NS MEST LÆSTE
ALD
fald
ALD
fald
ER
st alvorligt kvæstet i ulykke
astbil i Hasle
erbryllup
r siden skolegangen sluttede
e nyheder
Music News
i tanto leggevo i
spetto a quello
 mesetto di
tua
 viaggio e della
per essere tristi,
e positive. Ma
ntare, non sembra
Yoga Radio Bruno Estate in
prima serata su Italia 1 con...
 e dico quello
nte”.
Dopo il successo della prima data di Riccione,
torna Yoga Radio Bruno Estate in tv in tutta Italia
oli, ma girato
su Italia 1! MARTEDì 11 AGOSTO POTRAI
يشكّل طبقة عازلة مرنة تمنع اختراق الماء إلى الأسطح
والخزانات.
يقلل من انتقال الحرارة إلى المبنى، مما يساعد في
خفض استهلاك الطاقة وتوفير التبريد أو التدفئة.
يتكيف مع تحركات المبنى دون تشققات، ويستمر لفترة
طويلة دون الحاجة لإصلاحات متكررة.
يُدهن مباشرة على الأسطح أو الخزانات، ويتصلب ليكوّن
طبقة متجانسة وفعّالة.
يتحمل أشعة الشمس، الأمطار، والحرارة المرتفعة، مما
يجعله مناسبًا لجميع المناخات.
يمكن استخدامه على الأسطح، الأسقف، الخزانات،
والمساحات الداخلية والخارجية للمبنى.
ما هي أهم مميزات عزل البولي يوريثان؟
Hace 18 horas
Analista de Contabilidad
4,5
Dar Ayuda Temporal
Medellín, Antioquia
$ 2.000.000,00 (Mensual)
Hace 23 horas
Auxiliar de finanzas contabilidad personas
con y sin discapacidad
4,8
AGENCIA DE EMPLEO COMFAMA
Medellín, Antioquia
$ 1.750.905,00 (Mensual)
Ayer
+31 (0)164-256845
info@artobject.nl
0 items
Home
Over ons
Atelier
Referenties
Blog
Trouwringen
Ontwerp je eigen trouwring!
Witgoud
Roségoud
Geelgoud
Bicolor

• **WHAT IS REQUIRED**
A copy of each line in the data above that holds the string "الأسطح" is needed.

• **SOLUTION**
يشكّل طبقة عازلة مرنة تمنع اختراق الماء إلى الأسطح
يُدهن مباشرة على الأسطح أو الخزانات، ويتصلب ليكوّن
يمكن استخدامه على الأسطح، الأسقف، الخزانات،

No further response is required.